Falling unemployment in US, Japan and euro zone forcing firms to lift wages to retain staff
HONG KONG/WASHINGTON • Workers in the world’s richest countries are getting their biggest pay bump in a decade, a step towards solving a labour market puzzle that’s unnerving central bankers.
As shrinking unemployment in the United States, Japan and euro zone finally forces companies to lift wages to retain and attract staff, JPMorgan Chase reckons pay growth in advanced economies hit 2.5 per cent in the second quarter, the most since the eve of 2009’s worldwide recession.
The bank predicts wages will accelerate 3 per cent next year.
Fatter wallets should support global economic growth, which is already enjoying its best upswing since 2011, while encouraging central banks such as the Federal Reserve to keep tightening monetary policy before inflation takes hold. It may prove less welcome news for stock and bond prices.
“It’s a good thing: You’re more confident in the sustainability of your expansion, you’re more confident that you’re going to get inflation moving up,” said chief economist Bruce Kasman at JPMorgan in New York. “It is a signal that we are normalising economic cycles.”
If sustained, the pick-up in pay will settle a debate over whether the historical relationship between tightening labour markets and rising wages had broken down even as unemployment in developed economies fell to its lowest since 1980 by JPMorgan’s estimation.
There are fresh signs employees are already doing better. Average hourly earnings for private American workers climbed 2.9 per cent over the year last month, the most since the recession ended in mid-2009.

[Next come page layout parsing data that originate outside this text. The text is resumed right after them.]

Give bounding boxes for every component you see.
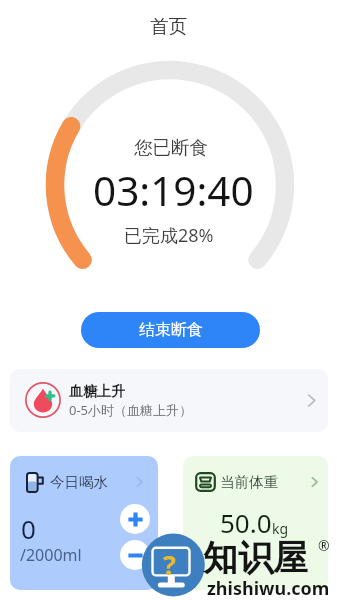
staticText: ® — [318, 536, 330, 555]
staticText: 50.0 — [220, 505, 272, 540]
staticText: /2000ml — [20, 544, 82, 566]
staticText: 今日喝水 — [50, 473, 108, 491]
button[interactable]: 今日喝水 — [10, 456, 158, 590]
staticText: 血糖上升 — [69, 383, 125, 401]
staticText: 知识屋 — [203, 536, 308, 580]
button[interactable]: 结束断食 — [81, 312, 260, 348]
staticText: 结束断食 — [139, 320, 203, 340]
staticText: 首页 — [150, 15, 187, 38]
button[interactable]: Add water — [120, 504, 150, 534]
staticText: kg — [272, 519, 289, 538]
staticText: 已完成28% — [124, 223, 214, 248]
button[interactable]: 当前体重 — [183, 456, 328, 590]
staticText: zhishiwu.com — [207, 576, 330, 600]
staticText: 0-5小时（血糖上升） — [69, 401, 193, 419]
button[interactable]: 血糖上升 — [10, 369, 328, 432]
button[interactable]: Remove water — [120, 540, 150, 570]
staticText: ? — [163, 546, 176, 583]
staticText: 当前体重 — [220, 473, 278, 491]
staticText: 0 — [21, 511, 36, 546]
staticText: 您已断食 — [134, 136, 208, 159]
staticText: 03:19:40 — [93, 163, 254, 218]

Flowers Foods, a Thomasville, Georgia-based maker of packaged bakery products, is among the companies reporting higher employee costs as the US jobless rate sits near the lowest since the 1960s.

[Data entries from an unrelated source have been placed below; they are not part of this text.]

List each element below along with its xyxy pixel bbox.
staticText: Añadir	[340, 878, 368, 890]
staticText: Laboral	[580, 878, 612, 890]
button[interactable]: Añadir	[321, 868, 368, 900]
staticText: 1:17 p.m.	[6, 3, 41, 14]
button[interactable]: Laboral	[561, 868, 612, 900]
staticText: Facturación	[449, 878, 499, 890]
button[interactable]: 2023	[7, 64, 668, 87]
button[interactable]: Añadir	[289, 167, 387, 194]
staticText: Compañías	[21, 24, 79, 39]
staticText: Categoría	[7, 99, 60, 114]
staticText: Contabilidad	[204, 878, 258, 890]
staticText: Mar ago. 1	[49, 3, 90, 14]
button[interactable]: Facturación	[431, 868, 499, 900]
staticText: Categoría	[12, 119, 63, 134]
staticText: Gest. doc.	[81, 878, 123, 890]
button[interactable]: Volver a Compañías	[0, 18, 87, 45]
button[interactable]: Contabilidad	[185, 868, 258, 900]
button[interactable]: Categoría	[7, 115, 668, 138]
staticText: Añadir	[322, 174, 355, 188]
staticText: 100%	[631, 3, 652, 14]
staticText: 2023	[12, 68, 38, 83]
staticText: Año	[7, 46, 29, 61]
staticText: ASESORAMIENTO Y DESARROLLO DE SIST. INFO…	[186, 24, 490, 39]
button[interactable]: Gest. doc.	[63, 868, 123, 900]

In Japan, cash earnings rose 1.5 per cent in July from a year ago and 3.3 per cent in June. Again, companies are feeling the pinch. Toyota Motor, the country’s biggest manufacturer, said in March that its pay rises this year top the 3 per cent increase of last year and the 2.4 per cent bump in 2016.
Wages in the euro area rose 2.2 per cent in the second quarter, the most since 2012, while earnings excluding bonuses in Britain climbed 3.1 per cent in July, the most since 2015.

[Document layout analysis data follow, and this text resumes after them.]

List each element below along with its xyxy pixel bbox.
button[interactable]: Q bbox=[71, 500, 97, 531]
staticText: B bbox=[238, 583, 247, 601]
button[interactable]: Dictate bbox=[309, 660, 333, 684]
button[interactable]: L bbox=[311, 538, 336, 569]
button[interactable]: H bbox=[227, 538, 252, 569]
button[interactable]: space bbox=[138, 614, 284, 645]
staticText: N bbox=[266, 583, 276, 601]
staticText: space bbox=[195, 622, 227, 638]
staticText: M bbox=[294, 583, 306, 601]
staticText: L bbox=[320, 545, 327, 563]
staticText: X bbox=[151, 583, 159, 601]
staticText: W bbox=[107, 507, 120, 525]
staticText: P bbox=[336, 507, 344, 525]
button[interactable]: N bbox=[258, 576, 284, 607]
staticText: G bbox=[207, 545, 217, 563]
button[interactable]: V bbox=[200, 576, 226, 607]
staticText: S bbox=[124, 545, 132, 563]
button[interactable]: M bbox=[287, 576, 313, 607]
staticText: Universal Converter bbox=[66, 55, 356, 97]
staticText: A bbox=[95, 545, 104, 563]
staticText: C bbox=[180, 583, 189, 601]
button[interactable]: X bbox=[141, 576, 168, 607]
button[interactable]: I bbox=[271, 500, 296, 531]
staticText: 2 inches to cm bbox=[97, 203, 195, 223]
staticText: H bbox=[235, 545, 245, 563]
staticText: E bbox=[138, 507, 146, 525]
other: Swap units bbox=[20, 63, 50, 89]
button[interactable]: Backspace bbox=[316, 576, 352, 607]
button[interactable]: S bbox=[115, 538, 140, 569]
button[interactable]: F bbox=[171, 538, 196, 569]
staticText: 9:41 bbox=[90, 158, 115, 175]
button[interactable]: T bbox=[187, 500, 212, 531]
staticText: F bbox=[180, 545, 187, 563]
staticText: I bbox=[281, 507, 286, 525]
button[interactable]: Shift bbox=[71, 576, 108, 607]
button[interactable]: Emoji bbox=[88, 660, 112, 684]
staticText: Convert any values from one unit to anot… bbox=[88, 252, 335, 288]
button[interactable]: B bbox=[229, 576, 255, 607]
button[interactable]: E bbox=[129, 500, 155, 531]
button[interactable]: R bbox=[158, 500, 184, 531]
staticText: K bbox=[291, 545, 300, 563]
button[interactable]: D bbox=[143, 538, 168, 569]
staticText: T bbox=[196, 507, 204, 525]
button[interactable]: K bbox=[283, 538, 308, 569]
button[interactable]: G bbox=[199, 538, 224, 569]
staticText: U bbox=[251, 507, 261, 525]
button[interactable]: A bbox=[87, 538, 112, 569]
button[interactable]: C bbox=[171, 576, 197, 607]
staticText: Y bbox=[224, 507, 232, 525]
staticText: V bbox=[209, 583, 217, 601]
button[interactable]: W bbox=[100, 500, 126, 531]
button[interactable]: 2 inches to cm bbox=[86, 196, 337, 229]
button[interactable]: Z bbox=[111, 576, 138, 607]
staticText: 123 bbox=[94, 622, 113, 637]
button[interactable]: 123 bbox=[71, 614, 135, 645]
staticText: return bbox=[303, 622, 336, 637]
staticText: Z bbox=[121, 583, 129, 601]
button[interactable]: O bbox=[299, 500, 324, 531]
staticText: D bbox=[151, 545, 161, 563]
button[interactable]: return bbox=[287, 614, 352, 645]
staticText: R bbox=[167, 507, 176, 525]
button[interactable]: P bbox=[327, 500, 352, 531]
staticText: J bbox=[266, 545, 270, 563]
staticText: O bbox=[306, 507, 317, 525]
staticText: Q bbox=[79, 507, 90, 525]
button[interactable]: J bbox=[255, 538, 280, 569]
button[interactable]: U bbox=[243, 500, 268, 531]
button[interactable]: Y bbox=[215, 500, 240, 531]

The key question is how sustainable the recent gains will be. Even if pay growth does continue, any accompanying rise in inflation will eat into the ability of consumers to spend by pressuring so-called real wages.
One reason to expect pay to stay weak is that companies are increasingly offering more flexible working arrangements, longer vacations and better benefits instead of higher wages. A recent survey by Bank of America Corp found that younger workers and women in particular place greater importance on non-monetary “lifestyle” benefits than their counterparts.
Some economists are confident that wages will extend their best run in a decade.
Those at Citigroup argue that earnings are now outpacing the rate of overall gross domestic product growth in several advanced economies and predict they will keep rising faster than inflation as productivity picks up and firms absorb some of the higher labour costs. That’s what happened in the last two US expansions, they said in a new report.
Meantime, economists Andrew Cates and Robert Dent at Nomura wrote in a report last month that many of the trends which undermined pay are now reversing course as the working-age population declines and governments pursue protectionism.
“If negative structural forces are the key driver behind rising wages, we could see a scenario where both equities and bonds underperform,” they said. “This would be a surprise for market participants.”